**Exercise objective**.
Using the records below, copy out exactly the line that contains "You are a GUI" and every line that follows it, up to and including the last, and no others.

Stored items:
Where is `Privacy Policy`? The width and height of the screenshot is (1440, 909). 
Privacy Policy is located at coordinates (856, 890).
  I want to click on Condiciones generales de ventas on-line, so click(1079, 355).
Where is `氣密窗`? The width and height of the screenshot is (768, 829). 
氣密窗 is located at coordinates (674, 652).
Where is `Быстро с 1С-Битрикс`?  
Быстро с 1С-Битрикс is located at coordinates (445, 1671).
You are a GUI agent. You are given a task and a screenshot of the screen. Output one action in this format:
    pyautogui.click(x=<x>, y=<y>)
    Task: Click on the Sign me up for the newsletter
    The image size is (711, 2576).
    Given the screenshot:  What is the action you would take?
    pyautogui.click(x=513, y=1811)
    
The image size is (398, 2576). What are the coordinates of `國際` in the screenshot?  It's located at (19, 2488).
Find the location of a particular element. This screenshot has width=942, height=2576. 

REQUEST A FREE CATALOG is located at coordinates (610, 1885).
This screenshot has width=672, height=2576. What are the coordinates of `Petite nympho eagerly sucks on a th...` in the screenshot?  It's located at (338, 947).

**Written reply**.
You are a GUI agent. You are given a task and a screenshot of the screen. Output one action in this format:
    pyautogui.click(x=<x>, y=<y>)
    Task: Click on the Sign me up for the newsletter
    The image size is (711, 2576).
    Given the screenshot:  What is the action you would take?
    pyautogui.click(x=513, y=1811)
    
The image size is (398, 2576). What are the coordinates of `國際` in the screenshot?  It's located at (19, 2488).
Find the location of a particular element. This screenshot has width=942, height=2576. 

REQUEST A FREE CATALOG is located at coordinates (610, 1885).
This screenshot has width=672, height=2576. What are the coordinates of `Petite nympho eagerly sucks on a th...` in the screenshot?  It's located at (338, 947).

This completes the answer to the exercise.